Page 8 of 17
OG10.2 | Blood Product Use in Obstetric Haemorrhage — Summary & Reflection
KEY TAKEAWAYS
Blood Product Use in Obstetric Haemorrhage — Key Points:
- Indications: PPH (≥500 mL vaginal / ≥1000 mL CS), APH with DIC, severe anaemia, coagulopathy, thrombocytopenia (HELLP, ITP).
- Products and roles: PRBCs (Hb/oxygen-carrying); FFP (all clotting factors, 10–15 mL/kg); Cryoprecipitate (fibrinogen concentrate, ~250 mg/unit — first choice for fibrinogen deficiency in DIC); Platelets (primary haemostasis, room temperature ONLY).
- Thresholds: Transfuse PRBCs if Hb <8 g/dL in active haemorrhage; FFP if PT/aPTT >1.5×; Cryoprecipitate if fibrinogen <1.5 g/L (target >2 g/L); Platelets if <50 × 10⁹/L with active bleeding.
- Emergency blood: O-negative (universal donor); group-specific within 15–20 min; full crossmatch within 45–60 min.
- Massive transfusion: 1:1:1 ratio (PRBCs:FFP:platelets); TXA 1 g IV within 3 hours of haemorrhage onset (WOMAN trial); calcium gluconate after every 4–6 PRBCs; blood warmer.
- Transfusion reactions: Stop transfusion, maintain IV access, call for help.

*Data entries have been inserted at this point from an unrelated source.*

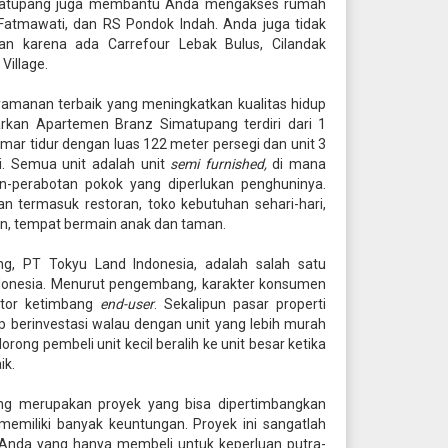
Simatupang juga membantu Anda mengakses rumah
Fatmawati, dan RS Pondok Indah. Anda juga tidak
an karena ada Carrefour Lebak Bulus, Cilandak
Village.
amanan terbaik yang meningkatkan kualitas hidup
arkan Apartemen Branz Simatupang terdiri dari 1
amar tidur dengan luas 122 meter persegi dan unit 3
i. Semua unit adalah unit
semi furnished,
di mana
n-perabotan pokok yang diperlukan penghuninya.
n termasuk restoran, toko kebutuhan sehari-hari,
an, tempat bermain anak dan taman.
, PT Tokyu Land Indonesia, adalah salah satu
donesia. Menurut pengembang, karakter konsumen
estor ketimbang
end-user
. Sekalipun pasar properti
 berinvestasi walau dengan unit yang lebih murah
orong pembeli unit kecil beralih ke unit besar ketika
ik.
ng merupakan proyek yang bisa dipertimbangkan
emiliki banyak keuntungan. Proyek ini sangatlah
 Anda yang hanya membeli untuk keperluan putra-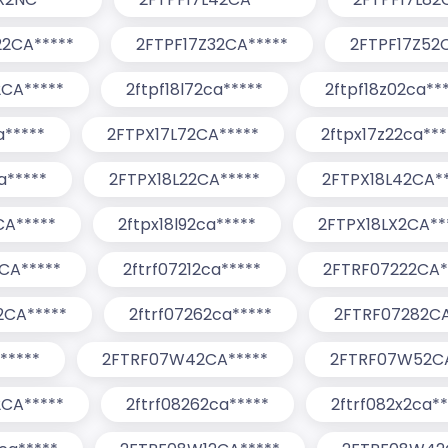
22CA*****
2FTPF17Z32CA*****
2FTPF17Z52
2CA*****
2ftpf18l72ca*****
2ftpf18z02ca**
a*****
2FTPX17L72CA*****
2ftpx17z22ca***
a*****
2FTPX18L22CA*****
2FTPX18L42CA**
CA*****
2ftpx18l92ca*****
2FTPX18LX2CA**
CA*****
2ftrf07212ca*****
2FTRF07222CA*
2CA*****
2ftrf07262ca*****
2FTRF07282CA
*****
2FTRF07W42CA*****
2FTRF07W52CA
2CA*****
2ftrf08262ca*****
2ftrf082x2ca**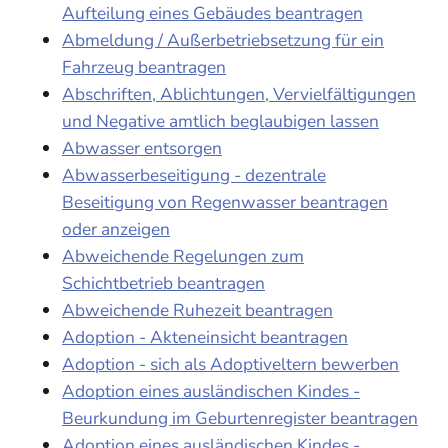
Aufteilung eines Gebäudes beantragen
Abmeldung / Außerbetriebsetzung für ein
Fahrzeug beantragen
Abschriften, Ablichtungen, Vervielfältigungen
und Negative amtlich beglaubigen lassen
Abwasser entsorgen
Abwasserbeseitigung - dezentrale
Beseitigung von Regenwasser beantragen
oder anzeigen
Abweichende Regelungen zum
Schichtbetrieb beantragen
Abweichende Ruhezeit beantragen
Adoption - Akteneinsicht beantragen
Adoption - sich als Adoptiveltern bewerben
Adoption eines ausländischen Kindes -
Beurkundung im Geburtenregister beantragen
Adoption eines ausländischen Kindes -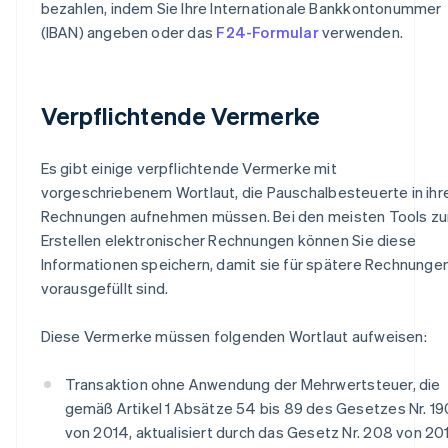
bezahlen, indem Sie Ihre Internationale Bankkontonummer
(IBAN) angeben oder das
F24-Formular
verwenden.
Verpflichtende Vermerke
Es gibt einige verpflichtende Vermerke mit
vorgeschriebenem Wortlaut, die Pauschalbesteuerte in ihr
Rechnungen aufnehmen müssen. Bei den meisten Tools z
Erstellen elektronischer Rechnungen können Sie diese
Informationen speichern, damit sie für spätere Rechnunge
vorausgefüllt sind.
Diese Vermerke müssen folgenden Wortlaut aufweisen:
Transaktion ohne Anwendung der Mehrwertsteuer, die
gemäß Artikel 1 Absätze 54 bis 89 des Gesetzes Nr. 19
von 2014, aktualisiert durch das Gesetz Nr. 208 von 20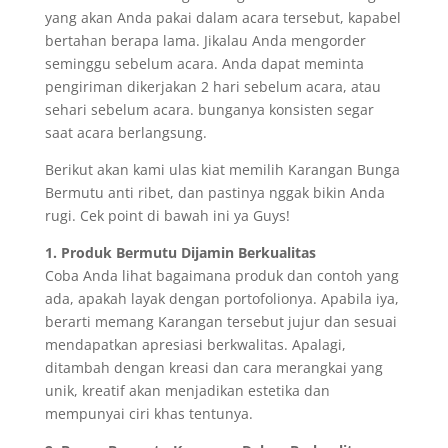
yang akan Anda pakai dalam acara tersebut, kapabel
bertahan berapa lama. Jikalau Anda mengorder
seminggu sebelum acara. Anda dapat meminta
pengiriman dikerjakan 2 hari sebelum acara, atau
sehari sebelum acara. bunganya konsisten segar
saat acara berlangsung.
Berikut akan kami ulas kiat memilih Karangan Bunga
Bermutu anti ribet, dan pastinya nggak bikin Anda
rugi. Cek point di bawah ini ya Guys!
1. Produk Bermutu Dijamin Berkualitas
Coba Anda lihat bagaimana produk dan contoh yang
ada, apakah layak dengan portofolionya. Apabila iya,
berarti memang Karangan tersebut jujur dan sesuai
mendapatkan apresiasi berkwalitas. Apalagi,
ditambah dengan kreasi dan cara merangkai yang
unik, kreatif akan menjadikan estetika dan
mempunyai ciri khas tentunya.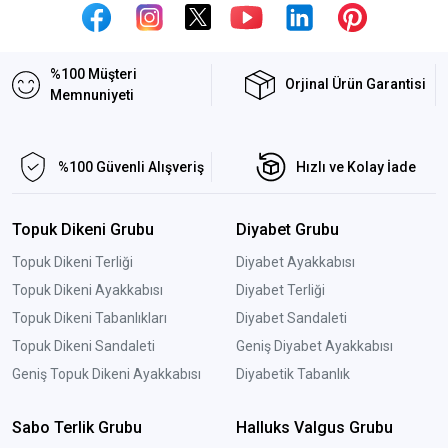
%100 Müşteri
Orjinal Ürün Garantisi
Memnuniyeti
%100 Güvenli Alışveriş
Hızlı ve Kolay İade
Topuk Dikeni Grubu
Diyabet Grubu
Topuk Dikeni Terliği
Diyabet Ayakkabısı
Topuk Dikeni Ayakkabısı
Diyabet Terliği
Topuk Dikeni Tabanlıkları
Diyabet Sandaleti
Topuk Dikeni Sandaleti
Geniş Diyabet Ayakkabısı
Geniş Topuk Dikeni Ayakkabısı
Diyabetik Tabanlık
Sabo Terlik Grubu
Halluks Valgus Grubu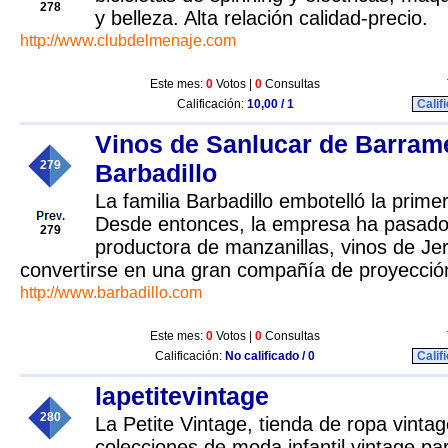
278
y belleza. Alta relación calidad-precio.
http://www.clubdelmenaje.com
Este mes:
0
Votos |
0
Consultas
Calificación:
10,00 / 1
Calif
Vinos de Sanlucar de Barram
279
Barbadillo
La familia Barbadillo embotelló la prim
Desde entonces, la empresa ha pasado
279
productora de manzanillas, vinos de Jer
convertirse en una gran compañía de proyección
http://www.barbadillo.com
Este mes:
0
Votos |
0
Consultas
Calificación:
No calificado / 0
Calif
lapetitevintage
280
La Petite Vintage, tienda de ropa vintag
colecciones de moda infantil vintage pa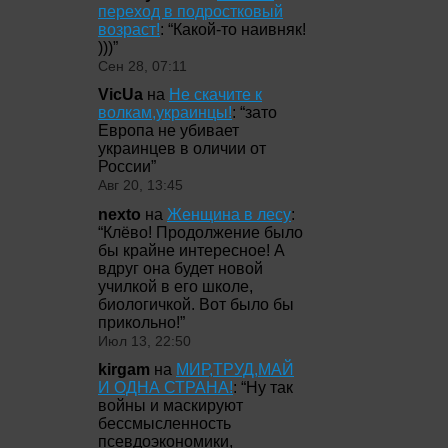
переход в подростковый
возраст!
: “
Какой-то наивняк!
)))
”
Сен 28, 07:11
VicUa
на
Не скачите к
волкам,украинцы!
: “
зато
Европа не убивает
украинцев в оличии от
России
”
Авг 20, 13:45
nexto
на
Женщина в лесу
:
“
Клёво! Продолжение было
бы крайне интересное! А
вдруг она будет новой
училкой в его школе,
биологичкой. Вот было бы
прикольно!
”
Июл 13, 22:50
kirgam
на
МИР,ТРУД,МАЙ
И ОДНА СТРАНА!
: “
Ну так
войны и маскируют
бессмысленность
псевдоэкономики,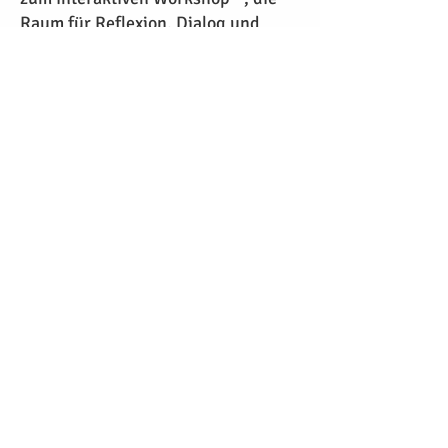
Raum für Reflexion, Dialog und
konkrete Umsetzung schaffen.
Silversoul bringt Klarheit, Präsenz
und Wandel in euer Unternehmen.
Bereit, neue Perspektiven in eurem
Unternehmen zu öffnen?
Ich freue mich, mit euch ins
Gespräch zu kommen.
⋮ Hier geht’s zum Kontaktformular
Eure Investition
Zurück zur Übersicht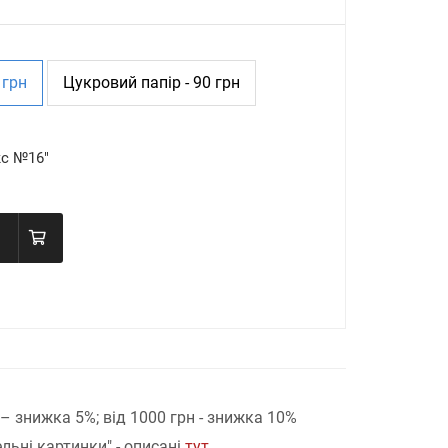
 грн
Цукровий папір - 90 грн
кс №16"
н – знижка 5%;
від 1000 грн - знижка 10%
льні картинки" - описані
тут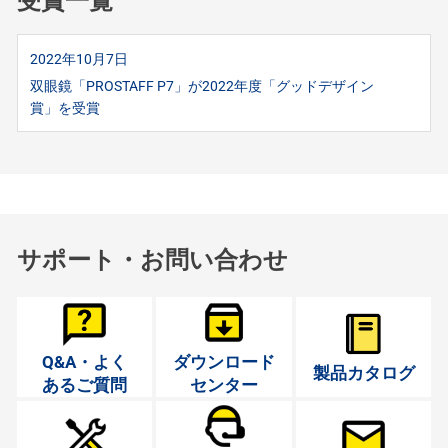
受賞一覧
2022年10月7日
双眼鏡「PROSTAFF P7」が2022年度「グッドデザイン
賞」を受賞
サポート・お問い合わせ
Q&A・よく
ダウンロード
製品カタログ
あるご質問
センター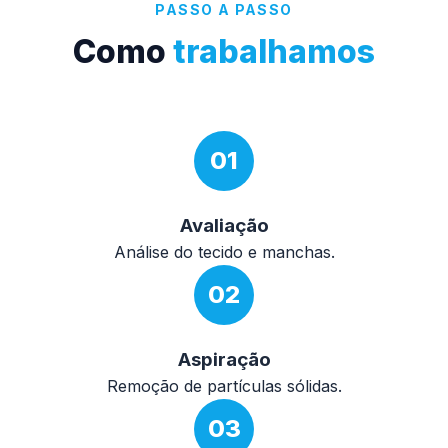
PASSO A PASSO
Como
trabalhamos
01
Avaliação
Análise do tecido e manchas.
02
Aspiração
Remoção de partículas sólidas.
03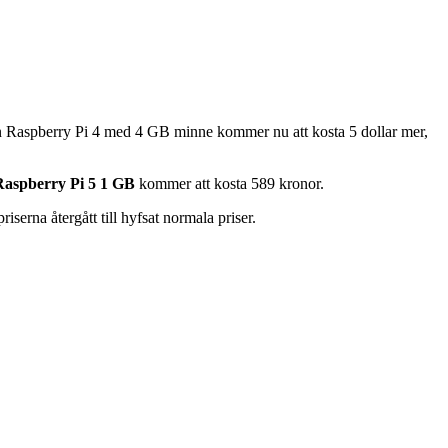
En Raspberry Pi 4 med 4 GB minne kommer nu att kosta 5 dollar mer,
Raspberry Pi 5 1 GB
kommer att kosta 589 kronor.
iserna återgått till hyfsat normala priser.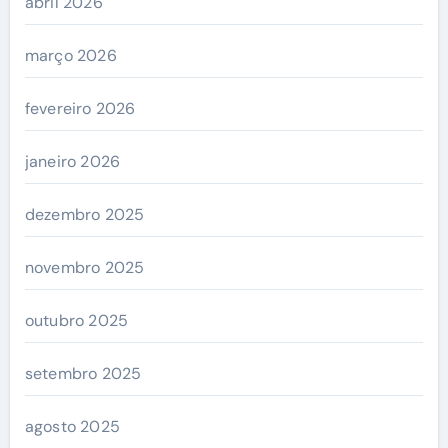
abril 2026
março 2026
fevereiro 2026
janeiro 2026
dezembro 2025
novembro 2025
outubro 2025
setembro 2025
agosto 2025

AHTR (ABO mismatch — haemoglobinuria, shock — STOP, recheck labels, IVF, monitor for DIC + AKI); TRALI (non-cardiogenic pulmonary oedema within 6 h — oxygen, notify blood bank); TACO (cardiogenic pulmonary oedema — furosemide, upright); FNHTR (fever/rigors — paracetamol, restart slowly).
- Rh-negative women: O-negative emergency blood + post-event Kleihauer-Betke + anti-D immunoglobulin.
REFLECT
Reflect using Kolb's cycle:
Concrete Experience: Return to Mrs Kavitha from the opening hook — 2,500 mL PPH, oozing from IV sites, BP 60/40 mmHg, no crossmatch sample available. You are the intern.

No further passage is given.